Material for this exercise Start Marker
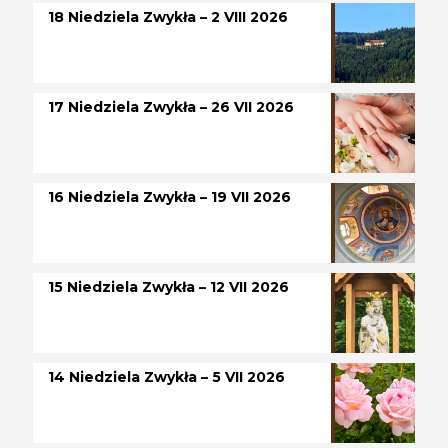
18 Niedziela Zwykła – 2 VIII 2026
17 Niedziela Zwykła – 26 VII 2026
16 Niedziela Zwykła – 19 VII 2026
15 Niedziela Zwykła – 12 VII 2026
14 Niedziela Zwykła – 5 VII 2026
Material for this exercise End Marker
## Exercise objective
Only the text of the records above, copied exactly, should be returned; the pictures stay out.

## Answer to the problem
18 Niedziela Zwykła – 2 VIII 2026
17 Niedziela Zwykła – 26 VII 2026
16 Niedziela Zwykła – 19 VII 2026
15 Niedziela Zwykła – 12 VII 2026
14 Niedziela Zwykła – 5 VII 2026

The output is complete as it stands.